> AVAILABLE DATA

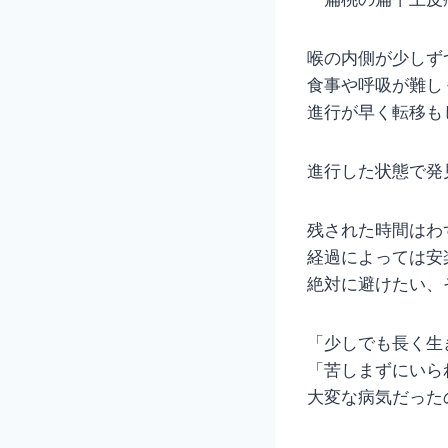
喉の内側が少しず
食事や呼吸が難し
進行が早く転移も
進行した状態で発
残された時間はわ
経過によっては安
絶対に避けたい、
「少しでも長く生
「苦しまずにいら
大変な病気だった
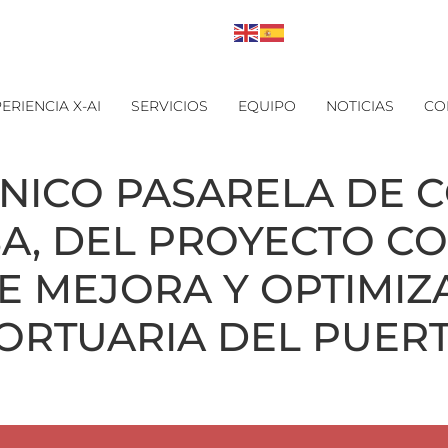
ERIENCIA X-AI
SERVICIOS
EQUIPO
NOTICIAS
CO
NICO PASARELA DE 
A, DEL PROYECTO C
E MEJORA Y OPTIMIZ
ORTUARIA DEL PUERT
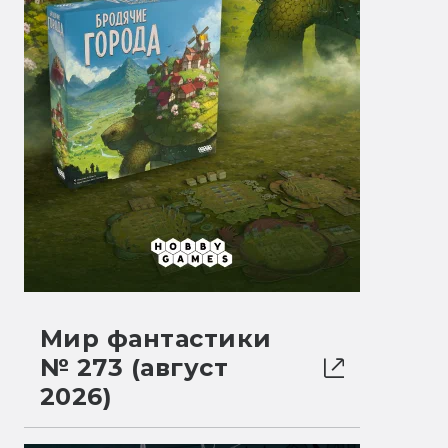
Мир фантастики
№ 273 (август
2026)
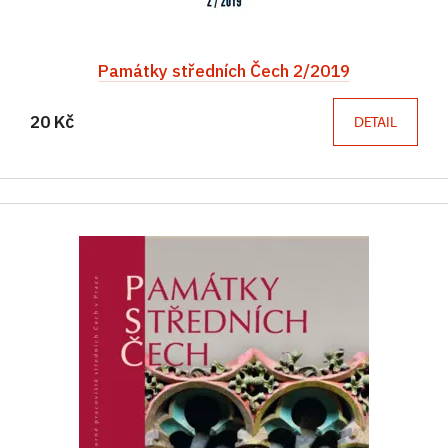
Památky středních Čech 2/2019
20 Kč
DETAIL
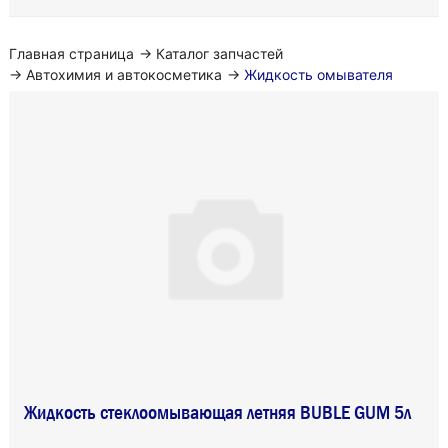
Главная страница
→
Каталог запчастей
→
Автохимия и автокосметика
→
Жидкость омывателя
Жидкость стеклоомывающая летняя BUBLE GUM 5л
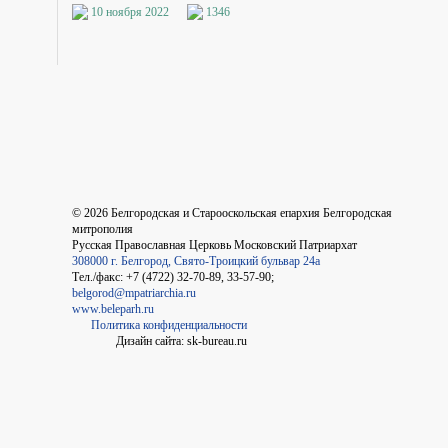
10 ноября 2022
1346
©
2026
Белгородская и Старооскольская епархия Белгородская
митрополия
Русская Православная Церковь Московский Патриархат
308000 г. Белгород, Свято-Троицкий бульвар 24а
Тел./факс: +7 (4722) 32-70-89, 33-57-90;
belgorod@mpatriarchia.ru
www.beleparh.ru
Политика конфиденциальности
Дизайн сайта: sk-bureau.ru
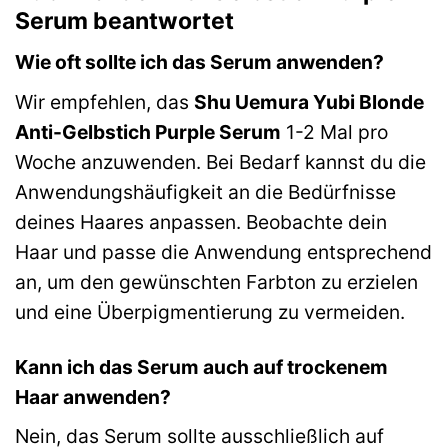
Serum beantwortet
Wie oft sollte ich das Serum anwenden?
Wir empfehlen, das
Shu Uemura Yubi Blonde
Anti-Gelbstich Purple Serum
1-2 Mal pro
Woche anzuwenden. Bei Bedarf kannst du die
Anwendungshäufigkeit an die Bedürfnisse
deines Haares anpassen. Beobachte dein
Haar und passe die Anwendung entsprechend
an, um den gewünschten Farbton zu erzielen
und eine Überpigmentierung zu vermeiden.
Kann ich das Serum auch auf trockenem
Haar anwenden?
Nein, das Serum sollte ausschließlich auf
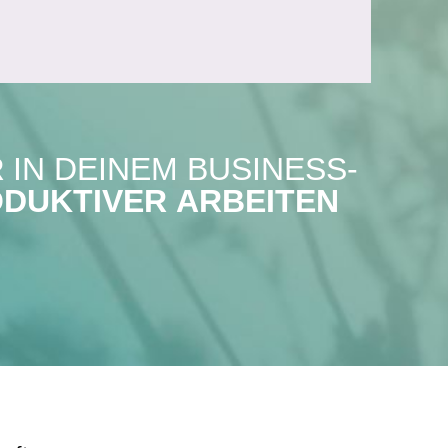
R
IN DEINEM BUSINESS-
ODUKTIVER ARBEITEN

> ACTION ITEM
Pictures are to be left out; please print the rest of the records above word for word.

> SOLUTION FOR THIS PROBLEM
喉の内側が少しず
食事や呼吸が難し
進行が早く転移も
進行した状態で発
残された時間はわ
経過によっては安
絶対に避けたい、
「少しでも長く生
「苦しまずにいら
大変な病気だった
ERIENCIA X-AI
SERVICIOS
EQUIPO
NOTICIAS
CO
NICO PASARELA DE 
A, DEL PROYECTO C
E MEJORA Y OPTIMIZ
ORTUARIA DEL PUERT
Мир фантастики
№ 273 (август
2026)
Památky středních Čech 2/2019
20 Kč
DETAIL
Главная страница
→
Каталог запчастей
→
Автохимия и автокосметика
→
Жидкость омывателя
Жидкость стеклоомывающая летняя BUBLE GUM 5л
10 ноября 2022
1346
©
2026
Белгородская и Старооскольская епархия Белгородская
митрополия
Русская Православная Церковь Московский Патриархат
308000 г. Белгород, Свято-Троицкий бульвар 24а
Тел./факс: +7 (4722) 32-70-89, 33-57-90;
belgorod@mpatriarchia.ru
www.beleparh.ru
Политика конфиденциальности
Дизайн сайта: sk-bureau.ru
Serum beantwortet
Wie oft sollte ich das Serum anwenden?
Wir empfehlen, das
Shu Uemura Yubi Blonde
Anti-Gelbstich Purple Serum
1-2 Mal pro
Woche anzuwenden. Bei Bedarf kannst du die
Anwendungshäufigkeit an die Bedürfnisse
deines Haares anpassen. Beobachte dein
Haar und passe die Anwendung entsprechend
an, um den gewünschten Farbton zu erzielen
und eine Überpigmentierung zu vermeiden.
Kann ich das Serum auch auf trockenem
Haar anwenden?
Nein, das Serum sollte ausschließlich auf
R
IN DEINEM BUSINESS-
ODUKTIVER ARBEITEN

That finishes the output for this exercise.